Андрей, дотягивая окурок, крутнул головой.

— Ну и здря, — сказала Прасковья, — стоит того, ржа сухоребрая. Вон отпустила мужа: ты ж не переодемшись поехал!

— Те-то какая печаль — одетый я или нагишом?

— Так, думаю, разругались. Анисья Андреевна как порассказывает про нее — уши вянут. Нешто со свекровкой так можно? Оно и Андреевна с карактером, все еслиф не в лоб, то по лбу — а нельзя! Она хозяйка, не Нинка. Андреевна хоть и прогуляет под руку все, что накопит, дак кому дело-то?

Андрею было неприятно, что она так про мать говорит, однако понимал, что Прасковья только и ждет, чтобы он оборвал ее, и тогда посыплет из нее подслащенная крутая желчь на всю чуевскую родову, смешает всех с грязью, а будто позолотит, и не остановишь ее, не отвяжешься. Да и все сказанное было почти правдой.

Мать никогда не делала ничего в меру; ходить не умела — бегала, работала тоже бегом — и по дому, и в колхозе, и если наймовалась к кому — все бегом, бегом, скорее, скорее! И в гулянке тоже удержу не знала — как заведется, так компании три-четыре за праздник к себе созовет, другой раз и угостить толком уже нечем, а, глядишь, — ведет! А назавтра снова бегом! Вчерашние гости посмеивались над ее немудреной щедростью, лукаво зазывали к себе на чай, вспоминали, что вчера, однако, у нее все прибрали.
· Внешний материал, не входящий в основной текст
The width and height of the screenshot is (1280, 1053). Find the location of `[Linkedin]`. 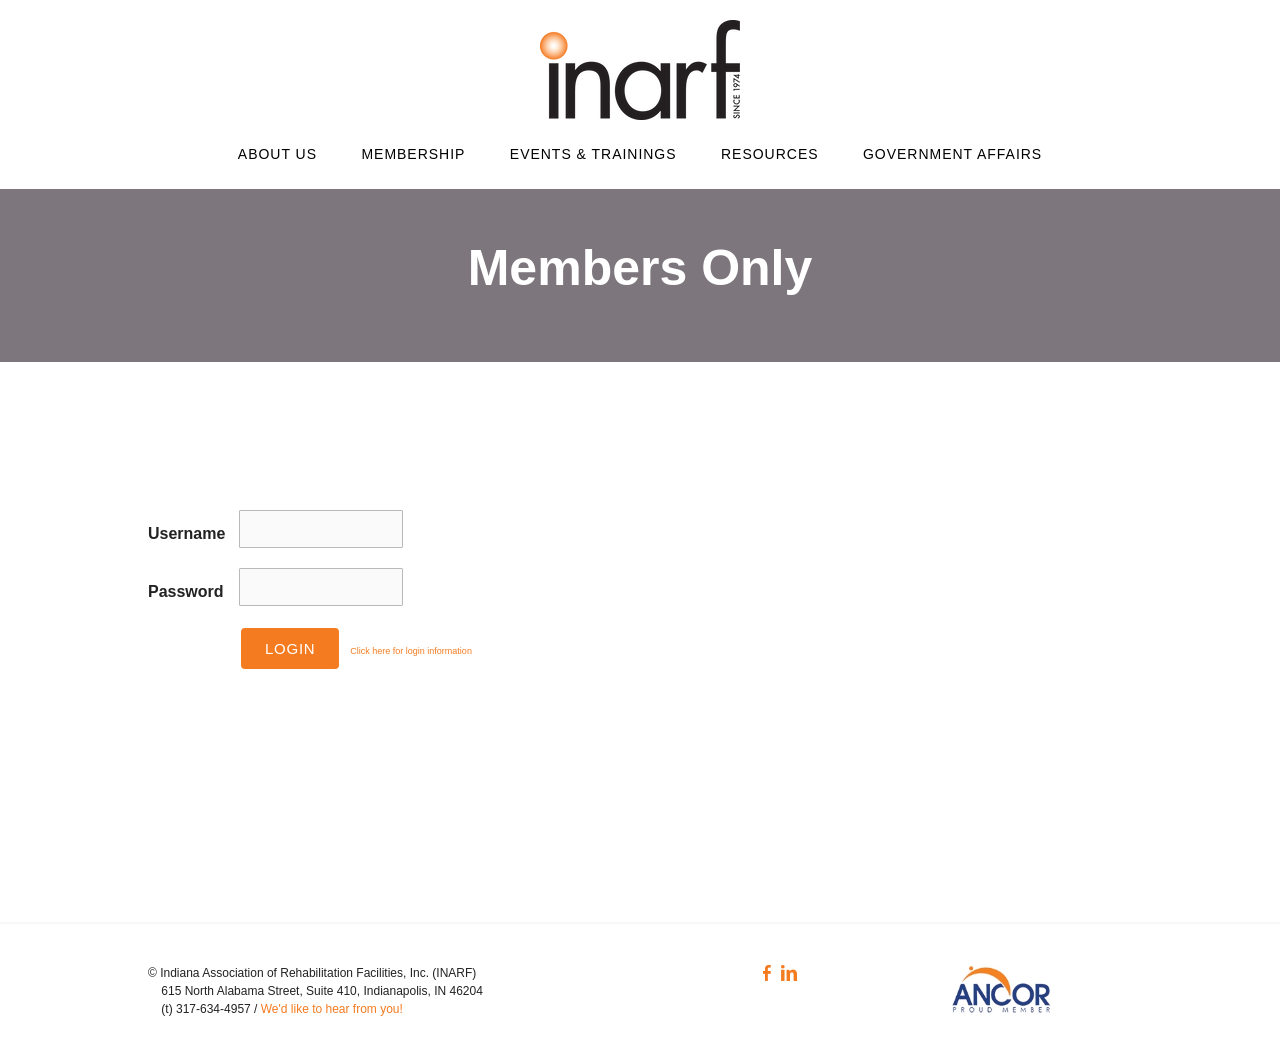

[Linkedin] is located at coordinates (789, 973).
Мать не обижалась, только отмахивалась: даст бог день, даст и пищу.

Вот так ее беготней и выжили они все, безотцовщина: старший, Иван, теперь крановщиком в Мирном, Валька, сестра, огородницей в Сосновке — уважаемая, не то что Прасковья вот, да и о нем, Андрее Чуеве, никто худого не скажет — фотокарточка всегда на доске Почета желтелась.

— Нинка-то, поди, в деревню теперя и казаться не хочет? — зудела Прасковья, от ветра держась поближе к Андрею. — И то, кого у нас делать, мух на почте давить? В городе и поспишь до обеда, в киатры сбегаешь...
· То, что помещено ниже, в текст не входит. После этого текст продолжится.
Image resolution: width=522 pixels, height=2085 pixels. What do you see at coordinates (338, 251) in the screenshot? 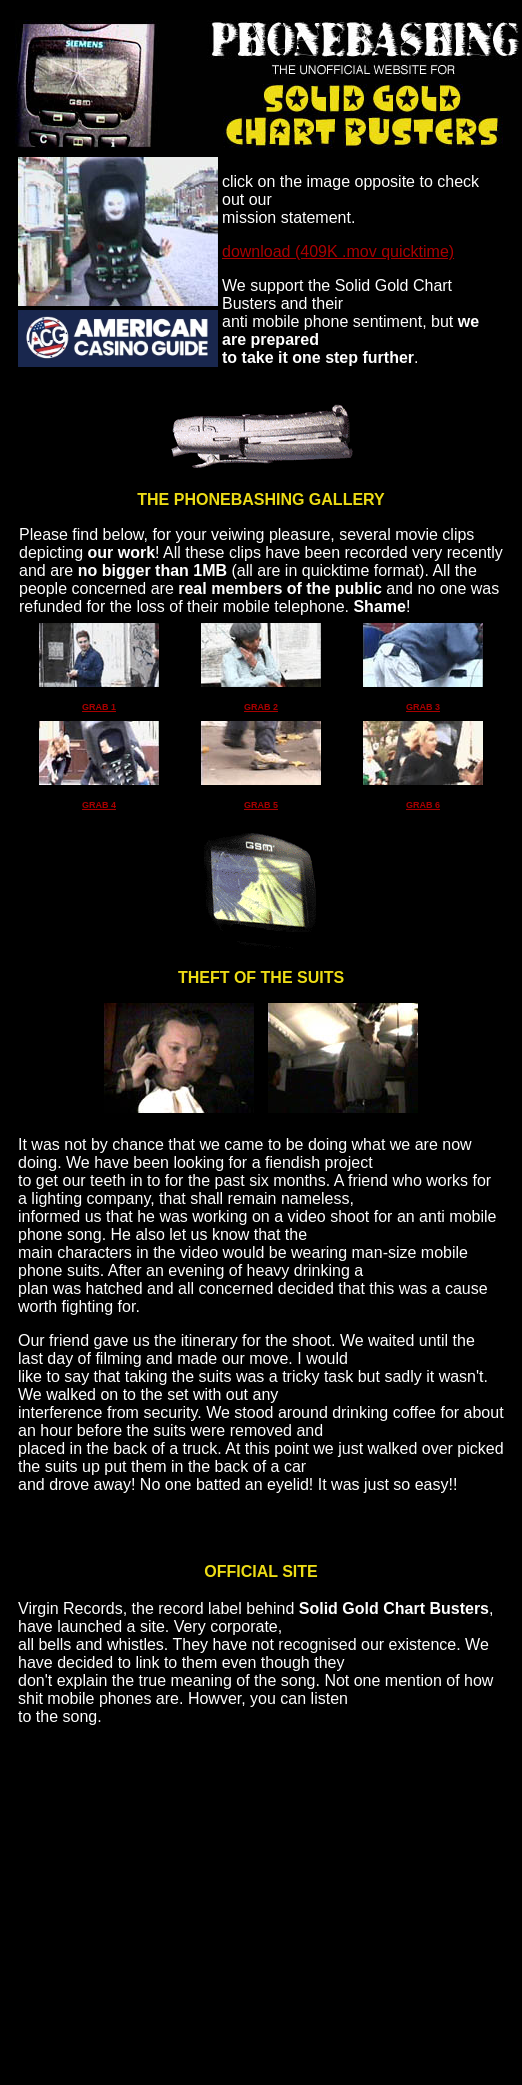
I see `download (409K .mov quicktime)` at bounding box center [338, 251].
— Тебе бы только спать! — огрызнулся Андрей, знавший за Прасковьей ленивый грех. — Так уборщицей в клубе и робишь?

— А то где? Наплюют, накурят — еле провернешь назавтра.
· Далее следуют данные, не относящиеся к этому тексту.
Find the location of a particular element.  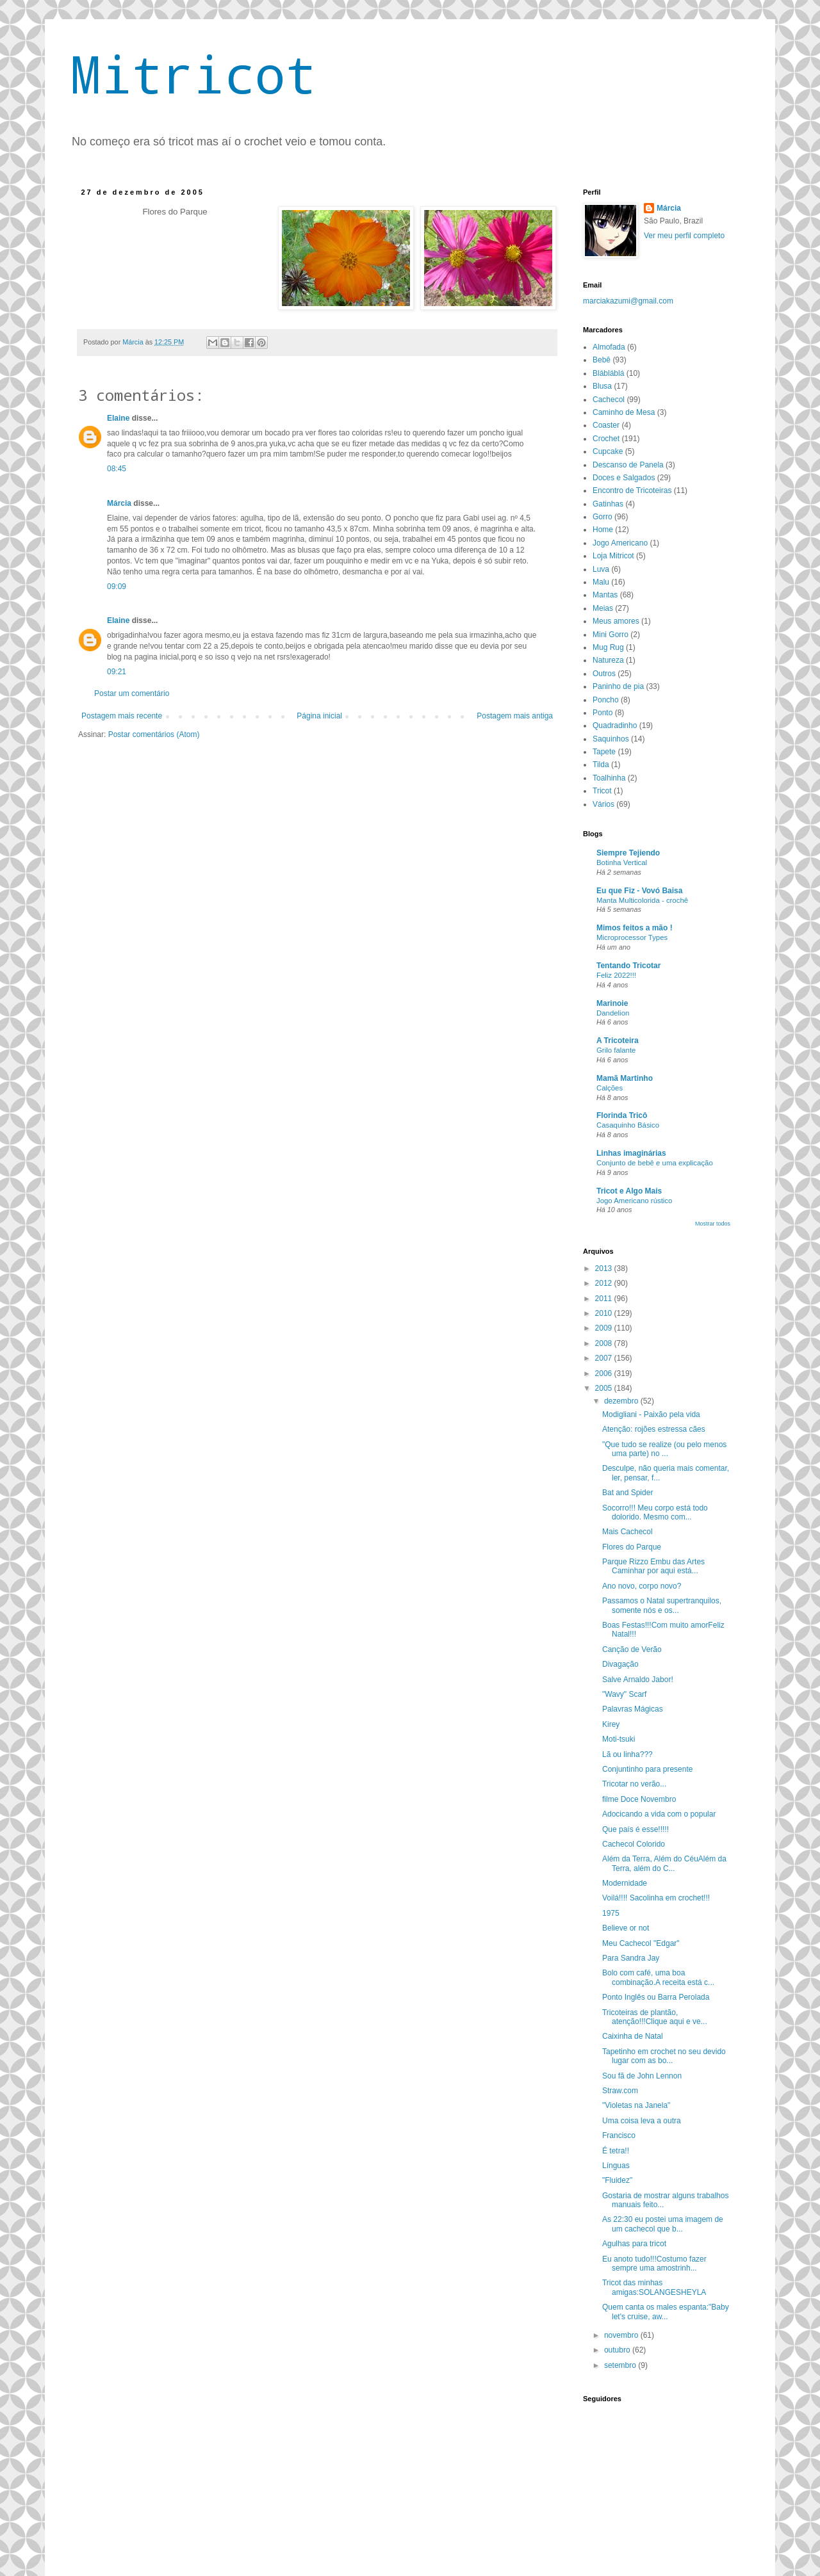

— Шла бы на ферму, на сплетни время меньше оставалось бы, — посоветовал Андрей, — да и деньги там теперь добрые платят.

— Деньги! Какие деньги? Это в городе их, поди, куют. На ферме — здоровье нужно. А у меня руки вона,— она протянула Андрею под нос пухлую руку, короткопалую, изветренную, — совсем плохие. На ферму никого из наших силком не затянешь. Там же одно звание, что механизация, все надо вот — руками. Приезжих туда и толкают.

Прасковьина болтовня надоела Андрею, и он обрадовался, когда показался автобус. Они проголосовали, но автобус затормозил не около них, а подальше, где стояла толпа человек в пятнадцать, наверное, из попутных сел — шоферу-то все равно кого брать, меньше рублевки он не сдерет, хоть куда езжай.

Когда Андрей с Прасковьей добежали, игрушечный «пазик» уже был забитый, залезть некуда. Прасковья заверещала про своих детей, что остались без присмотру, но крику ее никто не внял. Каждый стремился забраться хоть на ступеньку, отбиваясь от остальных локтями и бедрами, цедил сквозь зубы ругательства и просьбы — всем ведь ехать надо. Широколицый шофер мудро не вмешиваясь в давку, снисходительно ждал, пока залезут все, и только считал глазами безбилетников. Андрей поднял Прасковью вместе с мешком, прилепил ее к чьей-то спине, ухватился за поручни и грудью даванул вперед. Взвизгнули бабы, заматерились мужики — куды прешь, расхлебай! двинь его по сопатке! — но Андрей не огрызнулся, не извинился, только локтями сдвинул за спиной створки двери: поехали!